At the same time, citizens can take loans in the amount of up to 30 million and 15 million rubles, respectively, however, the subsidized rate will only apply to amounts up to 12 million and 6 million.

“For example, if you want to take a loan (under the family mortgage program in the region. -

RT

) in the amount of 10 million rubles for 20 years, then you can get 6 million rubles at a rate of 6%, and another 4 million rubles at a rate on market conditions ", - explained in" DOM.RF ".

It is curious that the banks themselves often issue such loans at a lower interest rate than indicated in the programs.

So, now you can get a preferential mortgage at an average of 6.64%, and a family one at 5.63% per annum.

  • Gettyimages.ru

  • © Westend61

Also in Russia, a rural mortgage operates on an indefinite basis.

As part of the initiative, banks issue loans at a reduced rate of 0.1 to 3% per annum to those who want to buy ready-made or build new housing in rural areas.

In the Leningrad Region, the Yamalo-Nenets Autonomous Okrug and the Far Eastern Federal District, the maximum amount of such a loan is 5 million rubles, and in other regions of the country - 3 million.

Moreover, in early September, Russian President Vladimir Putin instructed to extend the Far Eastern mortgage program until at least 2030.

The initiative allows residents of the Far Eastern Federal District to obtain a housing loan at 2% per annum in the amount of no more than 6 million rubles.

Along with this, until the end of 2024, Russian IT workers can take out a mortgage at 5% per annum.

To obtain such a loan in regions with a population of less than 1 million people, the income of a specialist must exceed 100 thousand rubles per month, and in larger subjects of the Russian Federation - 150 thousand rubles.

In the first case, the maximum loan amount will be 9 million rubles, and in the second - 18 million.

It should be noted that under the terms of programs with state support, a reduced interest rate will be valid for the entire term of the loan.

The difference between the market and preferential rates is reimbursed by the state to banks.

Zero mark

In addition to existing preferential programs, mortgages from developers at rates close to zero have begun to gain popularity in Russia today.

Meanwhile, the Central Bank considers this type of lending risky and is going to limit it.

“This (near-zero rates. -

RT

) is purely a marketing ploy, and very often associated with the fact that people buy an apartment at an inflated cost.

And then, at the expense of this inflated cost, the developer shares some kind of compensation with the bank one-time.

We will now take measures, because this is largely misleading borrowers, ”Elvira Nabiullina said last week.

  • RIA News

  • © Press Service of the Bank of Russia

As Artyom Deev, head of the analytical department at AMarkets, told RT, today the Russian real estate market is experiencing an increase in supply, while sales remain relatively low.

Under these conditions, developers are trying to further stimulate demand and negotiate with banks to reduce rates for a separate fee to credit institutions.

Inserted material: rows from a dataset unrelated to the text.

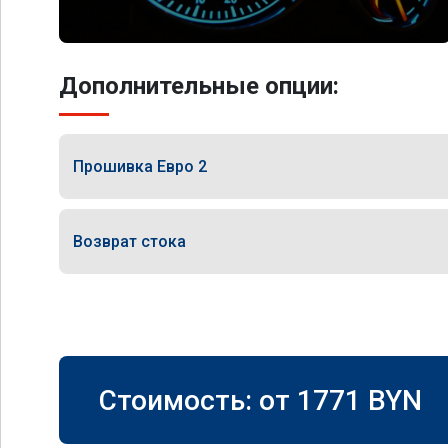
Дополнительные опции:
Прошивка Евро 2
Возврат стока
Стоимость: от
1771
BYN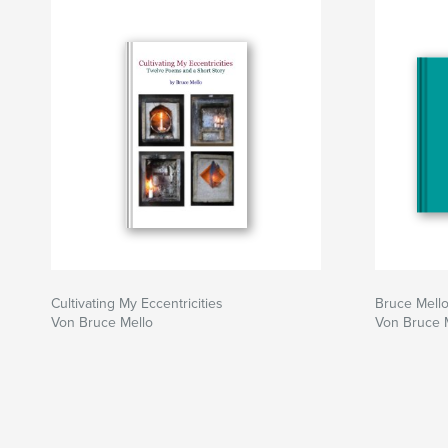
Cultivating My Eccentricities
Bruce Mell
Von Bruce Mello
Von Bruce 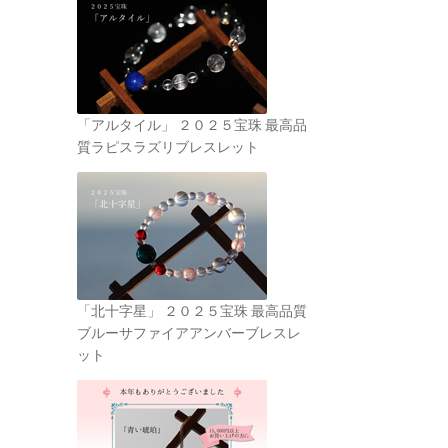
「アルタイル」 ２０２５宝珠 最高品
質ラピスラズリブレスレット
「北十字星」 ２０２５宝珠 最高品質
ブルーサファイアアンバーブレスレ
ット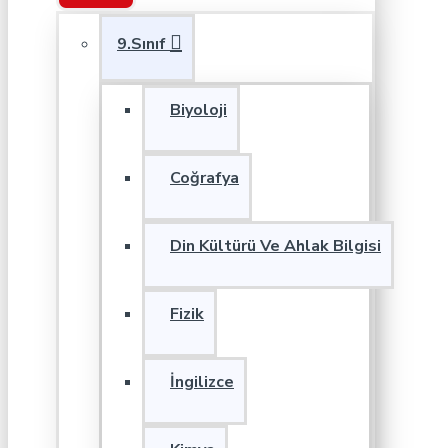
9.Sınıf
Biyoloji
Coğrafya
Din Kültürü Ve Ahlak Bilgisi
Fizik
İngilizce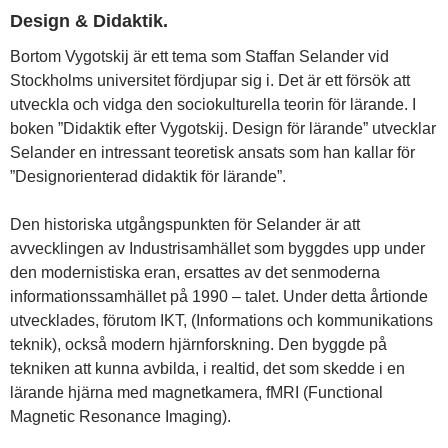
Design & Didaktik.
Bortom Vygotskij är ett tema som Staffan Selander vid
Stockholms universitet fördjupar sig i. Det är ett försök att
utveckla och vidga den sociokulturella teorin för lärande. I
boken ”Didaktik efter Vygotskij. Design för lärande” utvecklar
Selander en intressant teoretisk ansats som han kallar för
”Designorienterad didaktik för lärande”.
Den historiska utgångspunkten för Selander är att
avvecklingen av Industrisamhället som byggdes upp under
den modernistiska eran, ersattes av det senmoderna
informationssamhället på 1990 – talet. Under detta årtionde
utvecklades, förutom IKT, (Informations och kommunikations
teknik), också modern hjärnforskning. Den byggde på
tekniken att kunna avbilda, i realtid, det som skedde i en
lärande hjärna med magnetkamera, fMRI (Functional
Magnetic Resonance Imaging).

“You have to understand that loans for illiquid apartments are mainly issued at near-zero rates.

At the same time, the cost of such objects is overestimated, and if in the future the borrower wants to sell the purchased property, he will have to do it at the market price, and he will be in the red,” Deev explained.

A similar point of view is shared by Irina Radchenko.

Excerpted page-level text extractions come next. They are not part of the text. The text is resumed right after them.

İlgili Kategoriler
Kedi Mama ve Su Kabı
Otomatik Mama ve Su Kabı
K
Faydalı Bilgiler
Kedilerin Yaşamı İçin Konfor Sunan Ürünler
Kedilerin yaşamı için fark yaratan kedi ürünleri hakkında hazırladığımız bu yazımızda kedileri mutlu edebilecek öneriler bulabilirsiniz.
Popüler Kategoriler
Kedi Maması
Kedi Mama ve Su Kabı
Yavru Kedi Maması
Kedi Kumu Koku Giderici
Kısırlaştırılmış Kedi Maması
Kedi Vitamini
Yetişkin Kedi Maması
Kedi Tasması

According to her, the cost per square meter in such loan agreements includes all the costs of the bank and the developer.

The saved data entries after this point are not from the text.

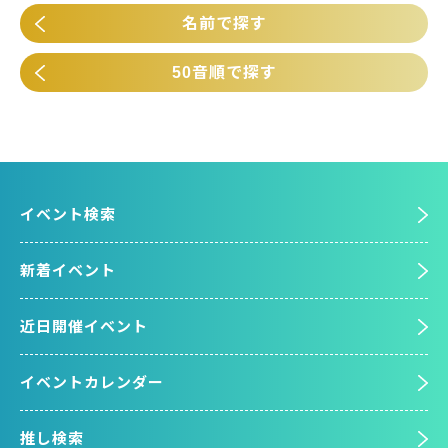
名前で探す
50音順で探す
イベント検索
新着イベント
近日開催イベント
イベントカレンダー
推し検索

Against this background, in the end, such loans may turn out to be less profitable compared to mortgages on market terms.

“In this situation, it makes sense to inquire about the price for similar real estate on the secondary market and calculate the cost of a mortgage on this object at a market rate.

With a high degree of probability, the second option will be cheaper and the payment will be more profitable, as well as the overpayment.

It is worth carefully reading the contract, comparing several offers on the market and not succumbing to the manipulations of marketers, ”concluded Radchenko.